━━━ DATASET CONTENT

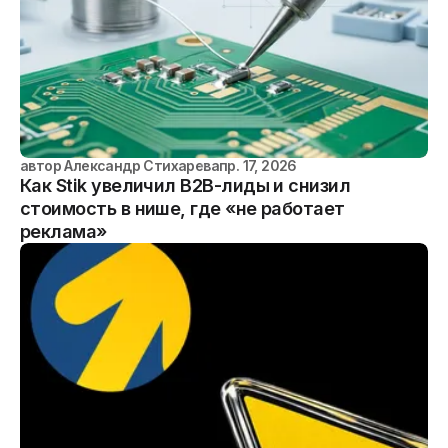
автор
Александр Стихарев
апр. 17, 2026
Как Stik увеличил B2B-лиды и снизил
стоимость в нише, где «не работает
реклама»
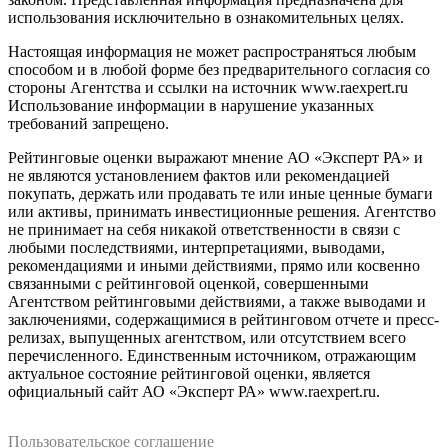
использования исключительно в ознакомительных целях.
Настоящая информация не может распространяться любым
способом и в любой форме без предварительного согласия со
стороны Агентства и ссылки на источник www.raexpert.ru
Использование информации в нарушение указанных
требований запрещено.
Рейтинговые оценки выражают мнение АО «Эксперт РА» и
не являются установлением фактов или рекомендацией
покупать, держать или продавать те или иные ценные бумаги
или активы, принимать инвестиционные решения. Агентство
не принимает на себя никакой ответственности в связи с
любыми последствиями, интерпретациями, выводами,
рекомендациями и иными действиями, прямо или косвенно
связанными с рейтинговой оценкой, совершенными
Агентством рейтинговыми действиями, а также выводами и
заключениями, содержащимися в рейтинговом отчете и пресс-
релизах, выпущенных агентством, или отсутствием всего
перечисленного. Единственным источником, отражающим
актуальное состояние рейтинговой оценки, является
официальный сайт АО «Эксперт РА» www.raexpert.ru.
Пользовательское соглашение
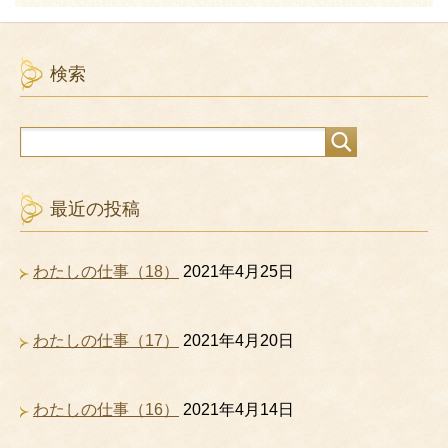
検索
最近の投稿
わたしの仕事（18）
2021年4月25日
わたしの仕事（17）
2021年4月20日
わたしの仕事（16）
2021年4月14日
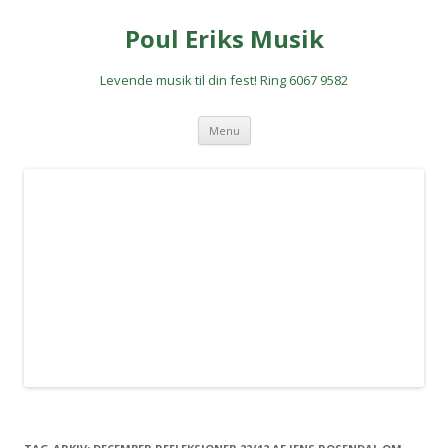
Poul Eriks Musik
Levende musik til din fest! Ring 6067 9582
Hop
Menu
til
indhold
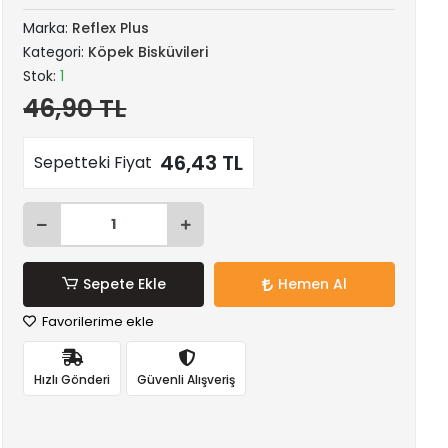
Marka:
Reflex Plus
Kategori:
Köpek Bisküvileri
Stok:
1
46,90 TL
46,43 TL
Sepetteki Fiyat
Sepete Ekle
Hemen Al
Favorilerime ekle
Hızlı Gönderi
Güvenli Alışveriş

━━━━━━

After reading the material above, state how many of its lines hold the word "raexpert". No other output is needed.

◆ **TASK SOLUTION**: 2